PHOTO BY JUDGEFLORO FROM WIKIMEDIA COMMONS

This favorite Filipino dish is an oxtail stew complemented by peanut sauce, turning it into a color crossed between mustard yellow and tangerine orange. Depending on where it’s made and who it’s made by, kare-kare can have different ingredients, but one vital ingredient that the traditional kare-kare can’t do without is the tuwalya, also known as beef tripe.

“Tuwalya” is the Filipino word for towels. This part of the dish is known as such because of its striking resemblance to a towel. “Totoong tuwalya ba ‘yan?” was my first question about kare-kare. All succeeding impressions I had of kare-kare after that were lousy puns on curry.

Interestingly, it turns out that the dish was actually meant to be a local iteration of the famous Indian dish. But as the Indian and Filipino palates are vastly different, the very Filipino kare-kare turned out to be very far from its inspiration. While this is one of the theories on how its name came to be, the origin of the dish itself is up for debate. Some say it comes from Pampanga; some say it comes from pre-colonial Moro elite; and others say our European colonizers had a direct hand in the making of the dish. All this is possible, and that’s exactly what makes the history of Filipino food so interesting.

3. Lumpiang Shanghai

PHOTO BY JUDGEFLORO FROM WIKIMEDIA COMMONS

Another food well-loved by Filipinos is the lumpiang shanghai, which—gasp—isn’t at all from Shanghai. While the general trajectory is correct—the dish in fact coming from China—the specific isn’t. The origins of the lumpiang shanghai are in Fujian province, and is a recipe brought by early Hokkien immigrants. Lumpia came from the Hokkien word lunpia, meaning “thin wafer.”

Those who are more familiar with cooking will find that recipes between lumpia and its Westernized counterparts, spring and egg rolls, differ in the ingredients of their skin.

I had grown up thinking that lumpiang shanghai was Chinese, and it is, in a sense. But look for any list of Asian Rolls online and you’ll find that this particular roll is unique to and is best loved in the Philippines.

4. Adobo

PHOTO BY DBGG1979 ON FLICKR

If there was one dish I thought would be uniquely Filipino from the roots, it would be adobo, which was why I was surprised to find that it had possible Mexican or Spanish roots.

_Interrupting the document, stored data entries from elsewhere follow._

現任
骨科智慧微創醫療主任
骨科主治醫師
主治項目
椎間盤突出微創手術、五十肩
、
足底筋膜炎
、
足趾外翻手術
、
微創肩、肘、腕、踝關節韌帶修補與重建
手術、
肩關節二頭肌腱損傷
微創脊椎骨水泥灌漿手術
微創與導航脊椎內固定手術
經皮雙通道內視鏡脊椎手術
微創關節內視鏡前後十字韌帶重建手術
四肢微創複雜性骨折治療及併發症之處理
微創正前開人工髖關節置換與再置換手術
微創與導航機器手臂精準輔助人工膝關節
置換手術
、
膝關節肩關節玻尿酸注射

Like kare-kare, adobo’s exact origins are unknown. Many are convinced it has European origins, most probably due to its etymology. It comes from the Spanish word adobar, which means “to marinate.” France even has a dish similar to adobo, called daube.

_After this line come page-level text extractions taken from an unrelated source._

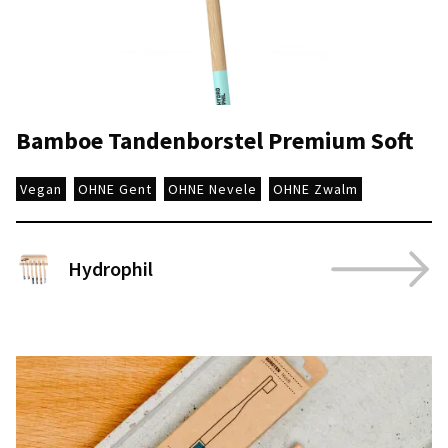
Bamboe Tandenborstel Premium Soft
Vegan
OHNE Gent
OHNE Nevele
OHNE Zwalm
Hydrophil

Historian Raymond Sokolov though, begs to differ. He claims that the dish was originally Filipino, but the Spanish, seeing its similarities with their own local version, steered it into the name it has today.

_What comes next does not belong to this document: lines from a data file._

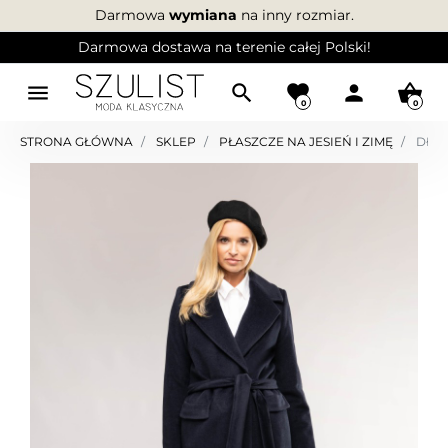
Darmowa
wymiana
na inny rozmiar.
Darmowa dostawa na terenie całej Polski!
menu
search
favorite
person
shopping_basket
0
0
STRONA GŁÓWNA
SKLEP
PŁASZCZE NA JESIEŃ I ZIMĘ
DŁUG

One last thing to note is that these trivia may be interesting on their own, but these dishes and snacks we love collectively as Filipinos also remind us of one important thing: that the concept of being Filipino is found not in the origin of things, but in the act of embracing cultures, practices, food, and people that we love. The well-known and loved trait of our people, hospitality, is about celebrating strength and diversity through open arms, accepting and embracing differences and making them part of our own family.